De klant is werkzaam in de autobranche en heeft als gevolg hiervan diverse voordelen ten opzichte van een ‘normale’ berijder. Naar zijn mening dient de bijtelling gelijk te zijn aan de werkelijke autokosten. Naar onze mening moet als fiscale waarde gewoon worden uitgegaan van de waarde zoals vermeld in het RDW-register.

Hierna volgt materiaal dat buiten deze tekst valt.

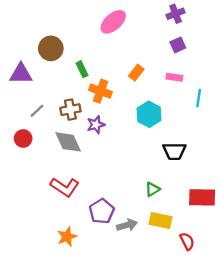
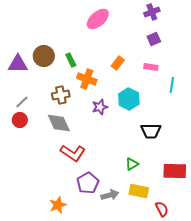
brown circle: (51, 48) -> (44, 56), moved
gray line: (37, 111) -> (22, 102), moved
purple star: (96, 125) -> (100, 107), moved
red L-shape: (65, 187) -> (73, 153), moved

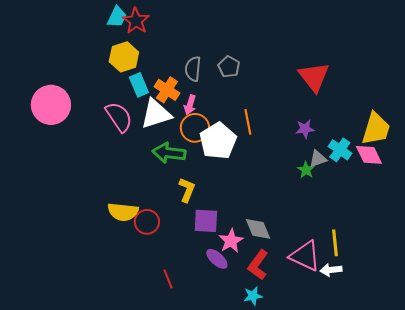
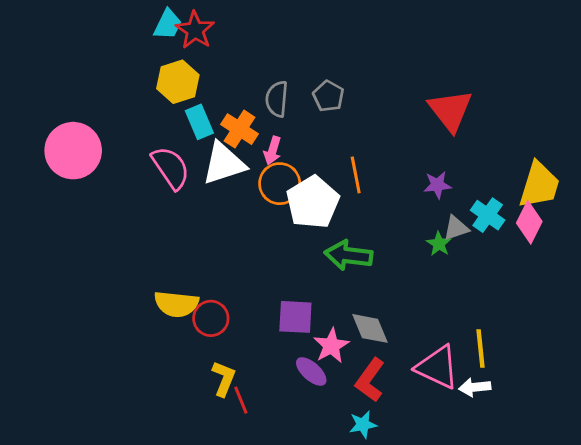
green arrow: (169, 153) -> (349, 255), moved
pink diamond: (369, 155) -> (529, 222), turned 52
yellow L-shape: (187, 190) -> (224, 379), moved

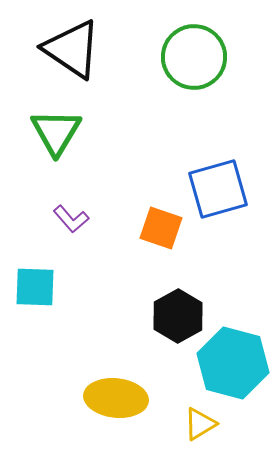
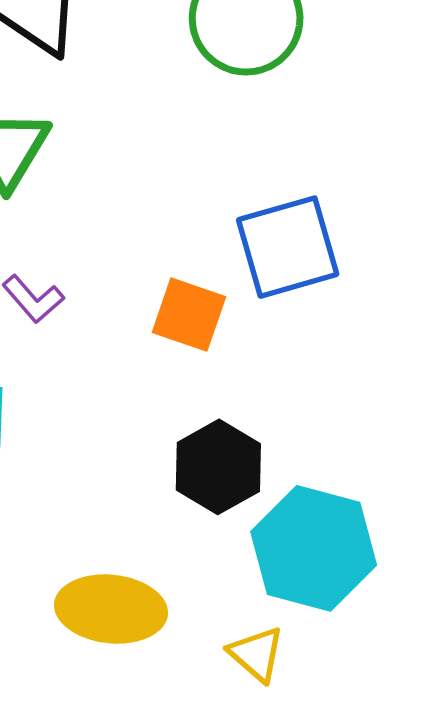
yellow triangle: (200, 424) -> (256, 654), turned -48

Heeft iemand ervaring met een afwijkende waarde ten opzichte van de RDW-waarde?
Cataloguswaarde
De grondslag voor de bijtelling privégebruik auto is de cataloguswaarde zoals vermeld op de site van de RDW. Dat geldt ook voor ondernemers of werknemers in de autobranche.
Dit staat in artikel 13bis, lid 1 en 5, sub b Wet LB 1964.
Artikel 13bis
1 Indien ook voor privédoeleinden een auto ter beschikking is gesteld, wordt het voordeel op kalenderjaarbasis gesteld op ten minste:
a. 22% van de waarde van de auto indien de auto niet meer dan 15 jaar geleden voor het eerst in gebruik is genomen;
b. 35% van de waarde van de auto indien de auto meer dan 15 jaar geleden voor het eerst in gebruik is genomen.
De auto wordt in ieder geval geacht ook voor privédoeleinden ter beschikking te zijn gesteld tenzij blijkt dat de auto op kalenderjaarbasis voor niet meer dan 500 kilometer voor privédoeleinden wordt gebruikt.
5 Voor de toepassing van dit artikel en de daarop berustende bepalingen wordt verstaan onder:
(,,,)
b. waarde van de auto: catalogusprijs in de zin van artikel 9 van de Wet op de belasting van personenauto’s en motorrijwielen 1992 vermeerderd met de belasting van personenauto’s en motorrijwielen ingevolge de artikelen 9 tot en met 9c van die wet, met dien verstande dat de waarde van een auto die meer dan vijftien jaar geleden voor het eerst in gebruik is genomen, wordt gesteld op de waarde in het economische verkeer.